Après avoir moqué la disposition erronée des monuments vénitiens représentés sur le décor, Casanova revient à la musique : « La musique, quoique belle dans le goût antique, m’amuse un peu à cause de sa nouveauté, puis m’ennuie, et la mélopée me désole à cause de sa monotonie et des cris hors de propos. Cette mélopée des Français remplace à ce qu’ils prétendent la mélopée grecque, et notre récitatif qu’ils détestent et qu’ils ne détesteraient pas, s’ils entendaient notre langue. » Histoire de ma vie, I, p. 575

Casanova croque ensuite un portrait à l’acide de deux illustres danseurs, un peu vieillissants à vrai dire, « un grand et beau danseur masqué », Dupré, « cette belle figure qui s’avance à pas cadencés, et qui parvenue au bout de l’orchestre élève lentement ses bras arrondis, les meut avec grâce, les étend entièrement, puis les resserre, remue ses pieds, fait des petits pas, des battements à mi-jambe, une pirouette ensuite, et disparaît après entrant à reculons dans la coulisse », et la Camargo, « qui comme une furieuse parcourt tout l’espace en faisant des entrechats à droite, à gauche, rapidement, mais ne s’élevant guère, applaudie à toute force ». Enfin, les dernières remarques de Casanova confirment l’acuité de son regard : « Une chose qui m’a plu à l’opéra français fut l’obéissance du changement de décoration au son du sifflet.
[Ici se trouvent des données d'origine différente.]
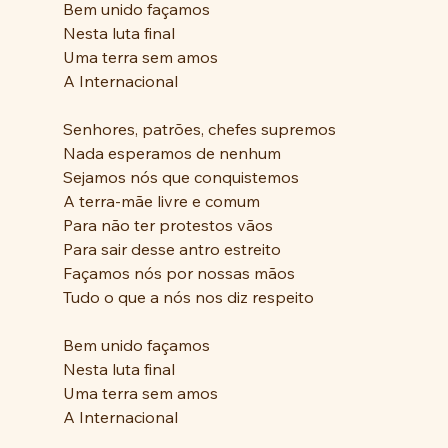
Bem unido façamos
Nesta luta final
Uma terra sem amos
A Internacional
Senhores, patrões, chefes supremos
Nada esperamos de nenhum
Sejamos nós que conquistemos
A terra-mãe livre e comum
Para não ter protestos vãos
Para sair desse antro estreito
Façamos nós por nossas mãos
Tudo o que a nós nos diz respeito
Bem unido façamos
Nesta luta final
Uma terra sem amos
A Internacional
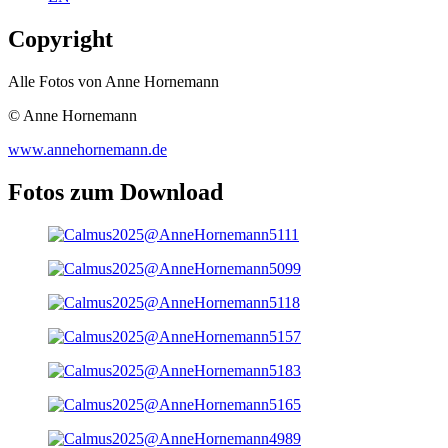
Copyright
Alle Fotos von Anne Hornemann
© Anne Hornemann
www.annehornemann.de
Fotos zum Download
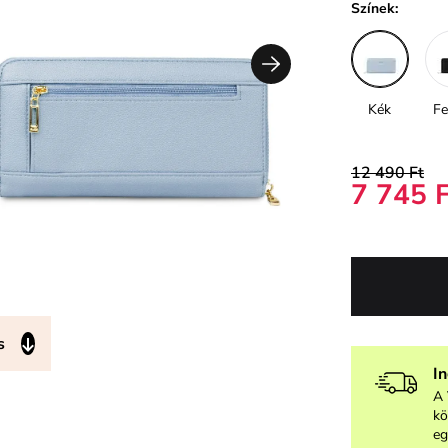
Színek:
Kék
Fe
12 490 Ft
7 745 
s
I
A 
kö
eg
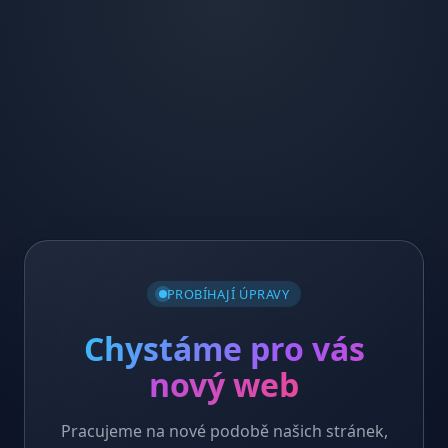
PROBÍHAJÍ ÚPRAVY
Chystáme pro vás
nový web
Pracujeme na nové podobě našich stránek,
Le début aussi de l’orchestre au coup d’archet ; mais l’auteur de la musique avec un sceptre à la main qui se donnait un violent mouvement à droite et à gauche, comme s’il avait dû faire agir tous les instruments par des ressorts m’a choqué. Ce qui me fit aussi plaisir fut le silence de tous les spectateurs. » Histoire de ma vie, I, p. 577

Ce n’est évidemment pas « l’auteur » – Campra, mort en 1743, dont Casanova ne cite même pas le nom – qui dirigeait son œuvre, mais plutôt l’un des directeurs de l’Académie, François Rebel ou François Francœur.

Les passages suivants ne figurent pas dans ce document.